Wakisaka Naohiro, Murono Shigeyuki, Yoshizaki Tomokazu, Furukawa Mitsuru, Pagano Joseph S
Lineberger Comprehensive Cancer Center, University of North Carolina at Chapel Hill, 27599-7295, USA.
Cancer Res. 2002 Nov 1;62(21):6337-44.
We have shown that the EBV oncoprotein, latent membrane protein 1 (LMP1), induces a constellation of tumor-invasiveness factors. Fibroblast growth factor (FGF)-2 is angiogenic as well mitogenic. Although FGF-2 does not contain a hydrophobic signal sequence for secretion, FGF-2 is released extracellularly. However, the mechanism by which FGF-2 is released is unclear. Here we show first that LMP1 induces in epithelial cells the expression of FGF-2 mRNA and protein through both LMP1 COOH-terminal activation domains, CTAR 1 and CTAR 2, which can activate nuclear factor (NF)-kappaB signaling and also the p38 mitogen-activated protein kinase pathway. Coexpression of IkappaBalpha (S32A/S36A), which cannot be phosphorylated and prevents NF-kappaB activation, with LMP1 inhibited induction of FGF-2 by LMP1, which suggests that LMP1 induces FGF-2 via NF-kappaB signaling. Moreover, unlike phorbol 12-myristate 13-acetate LMP1 also induced the release of the M(r) 18,000 isoform of FGF-2 protein. Transfection of Ad-AH cells with LMP1 deletion mutants lacking either CTAR 1 or CTAR 2 also induced the release of the protein. Secretion was confirmed in 293 cells, which do not contain detectable endogenous FGF-2 protein, cotransfected with FGF-2 and LMP1. Finally, Na(+)/K(+)-ATPase participates in FGF-2 release, independently of the classical endoplasmic reticulum/Golgi pathway. In this study, the release of M(r) 18,000 FGF-2 protein was partially suppressed by ouabain, which inhibits the activity of Na(+)/K(+)-ATPase alpha1 subunit, but not by Brefeldin A, which inhibits the endoplasmic reticulum/Golgi-dependent secretory pathway. In contrast, the release of M(r) 18,000 FGF-2 protein was almost completely inhibited by IkappaBalpha (S32A/S36A). These results suggest that FGF-2 release is independently mediated by NF-kappaB signaling, not simply a consequence of induction itself. Thus, NF-kappaB signaling is involved in induction of expression and release of FGF-2 by LMP1.

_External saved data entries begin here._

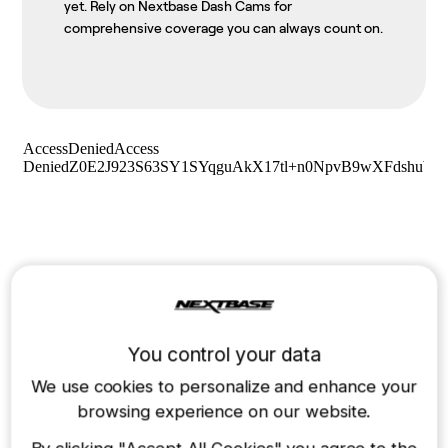
yet. Rely on Nextbase Dash Cams for
comprehensive coverage you can always count on.
You control your data
We use cookies to personalize and enhance your
browsing experience on our website.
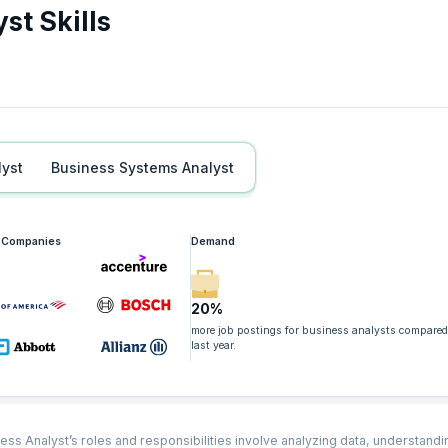
st Skills
lyst
Business Systems Analyst
g Companies
Demand
20%
more job postings for business analysts compared
last year.
ess Analyst’s roles and responsibilities involve analyzing data, understandi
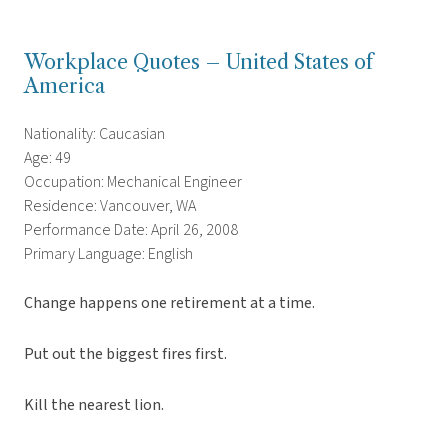
Workplace Quotes – United States of
America
Nationality: Caucasian
Age: 49
Occupation: Mechanical Engineer
Residence: Vancouver, WA
Performance Date: April 26, 2008
Primary Language: English
Change happens one retirement at a time.
Put out the biggest fires first.
Kill the nearest lion.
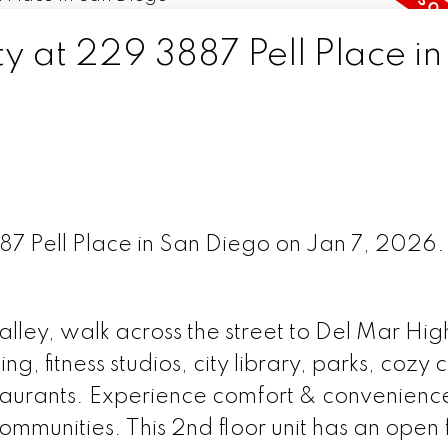
ty at 229 3887 Pell Place in
887 Pell Place in San Diego on Jan 7, 2026
alley, walk across the street to Del Mar Hi
, fitness studios, city library, parks, cozy 
taurants. Experience comfort & convenience
ommunities. This 2nd floor unit has an open 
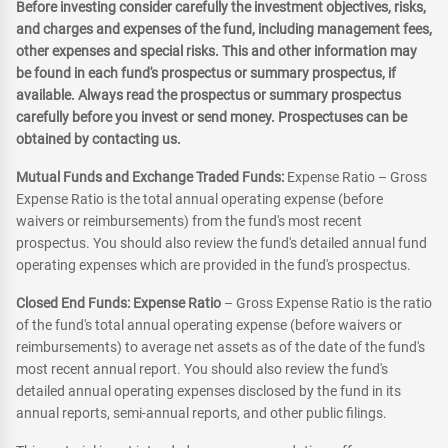
Before investing consider carefully the investment objectives, risks,
and charges and expenses of the fund, including management fees,
other expenses and special risks. This and other information may
be found in each fund's prospectus or summary prospectus, if
available. Always read the prospectus or summary prospectus
carefully before you invest or send money. Prospectuses can be
obtained by contacting us.
Mutual Funds and Exchange Traded Funds:
Expense Ratio – Gross
Expense Ratio is the total annual operating expense (before
waivers or reimbursements) from the fund's most recent
prospectus. You should also review the fund's detailed annual fund
operating expenses which are provided in the fund's prospectus.
Closed End Funds: Expense Ratio
– Gross Expense Ratio is the ratio
of the fund's total annual operating expense (before waivers or
reimbursements) to average net assets as of the date of the fund's
most recent annual report. You should also review the fund's
detailed annual operating expenses disclosed by the fund in its
annual reports, semi-annual reports, and other public filings.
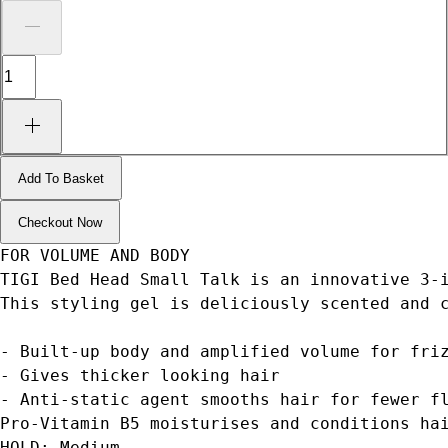
Add To Basket
Checkout Now
FOR VOLUME AND BODY
TIGI Bed Head Small Talk is an innovative 3-
This styling gel is deliciously scented and 
- Built-up body and amplified volume for fri
- Gives thicker looking hair
- Anti-static agent smooths hair for fewer f
Pro-Vitamin B5 moisturises and conditions ha
HOLD: Medium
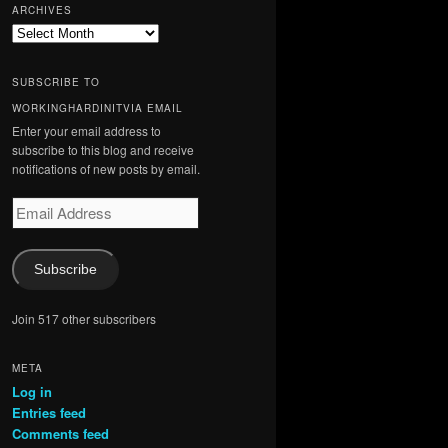
ARCHIVES
Archives
SUBSCRIBE TO
WORKINGHARDINITVIA EMAIL
Enter your email address to
subscribe to this blog and receive
notifications of new posts by email.
Email
Address
Subscribe
Join 517 other subscribers
META
Log in
Entries feed
Comments feed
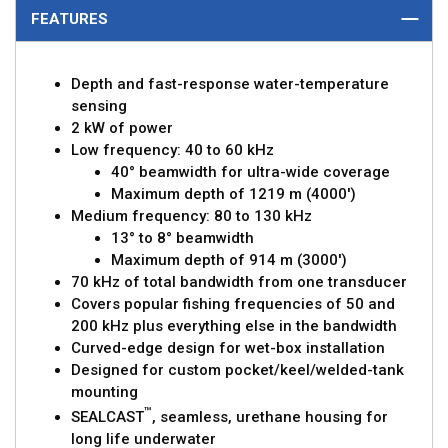
FEATURES
Depth and fast-response water-temperature
sensing
2 kW of power
Low frequency: 40 to 60 kHz
40° beamwidth for ultra-wide coverage
Maximum depth of 1219 m (4000')
Medium frequency: 80 to 130 kHz
13° to 8° beamwidth
Maximum depth of 914 m (3000')
70 kHz of total bandwidth from one transducer
Covers popular fishing frequencies of 50 and
200 kHz plus everything else in the bandwidth
Curved-edge design for wet-box installation
Designed for custom pocket/keel/welded-tank
mounting
™
SEALCAST
, seamless, urethane housing for
long life underwater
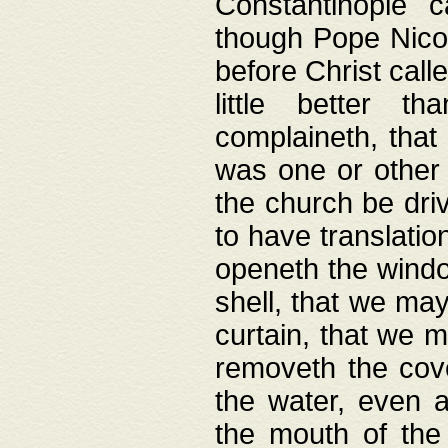
Constantinople c
though Pope Nicol
before Christ call
little better t
complaineth, that
was one or other t
the church be driv
to have translation
openeth the window
shell, that we may
curtain, that we m
removeth the cov
the water, even 
the mouth of the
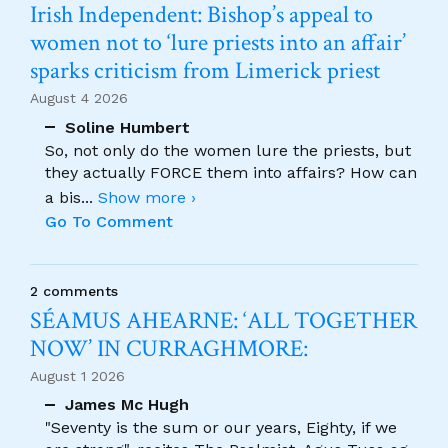
Irish Independent: Bishop’s appeal to
women not to ‘lure priests into an affair’
sparks criticism from Limerick priest
August 4 2026
Soline Humbert
So, not only do the women lure the priests, but
they actually FORCE them into affairs? How can
a bis
...
Show more ›
Go To Comment
2 comments
SÉAMUS AHEARNE: ‘ALL TOGETHER
NOW’ IN CURRAGHMORE:
August 1 2026
James Mc Hugh
"Seventy is the sum or our years, Eighty, if we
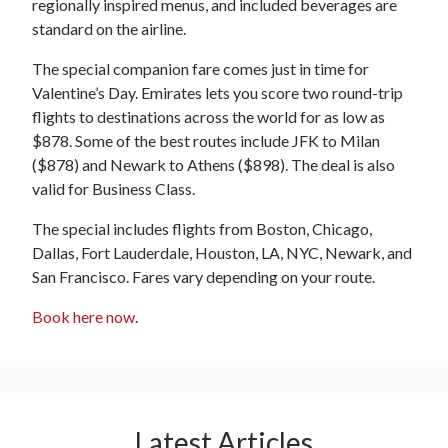
regionally inspired menus, and included beverages are
standard on the airline.
The special companion fare comes just in time for
Valentine’s Day. Emirates lets you score two round-trip
flights to destinations across the world for as low as
$878. Some of the best routes include JFK to Milan
($878) and Newark to Athens ($898). The deal is also
valid for Business Class.
The special includes flights from Boston, Chicago,
Dallas, Fort Lauderdale, Houston, LA, NYC, Newark, and
San Francisco. Fares vary depending on your route.
Book here now
.
Latest Articles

我们已经证明,EB病毒癌蛋白潜伏膜蛋白1(LMP1)可诱导一系列肿瘤侵袭因子。成纤维细胞生长因子(FGF)-2具有血管生成和促有丝分裂作用。尽管FGF-2不含有用于分泌的疏水信号序列,但它能在细胞外释放。然而,FGF-2释放的机制尚不清楚。在此我们首次表明,LMP1通过其两个COOH末端激活域CTAR 1和CTAR 2在上皮细胞中诱导FGF-2 mRNA和蛋白的表达,这两个激活域可激活核因子(NF)-κB信号通路以及p38丝裂原活化蛋白激酶途径。不能被磷酸化并阻止NF-κB激活的IkappaBalpha(S32A/S36A)与LMP1共表达时,可抑制LMP1对FGF-2的诱导,这表明LMP1通过NF-κB信号通路诱导FGF-2。此外,与佛波酯12-肉豆蔻酸酯13-乙酸盐不同,LMP1还诱导了分子量为18,000的FGF-2蛋白异构体的释放。用缺乏CTAR 1或CTAR 2的LMP1缺失突变体转染Ad-AH细胞也诱导了该蛋白的释放。在与FGF-2和LMP1共转染的293细胞(不含有可检测到的内源性FGF-2蛋白)中证实了分泌。最后,Na(+)/K(+)-ATP酶参与FGF-2的释放,独立于经典的内质网/高尔基体途径。在本研究中,哇巴因可部分抑制分子量为18,000的FGF-2蛋白的释放,哇巴因抑制Na(+)/K(+)-ATP酶α1亚基的活性,但布雷菲德菌素A不能抑制,布雷菲德菌素A抑制内质网/高尔基体依赖性分泌途径。相反,IkappaBalpha(S32A/S36A)几乎完全抑制了分子量为18,000的FGF-2蛋白的释放。这些结果表明,FGF-2的释放是由NF-κB信号通路独立介导的,而不仅仅是诱导本身的结果。因此,NF-κB信号通路参与了LMP1诱导FGF-2的表达和释放。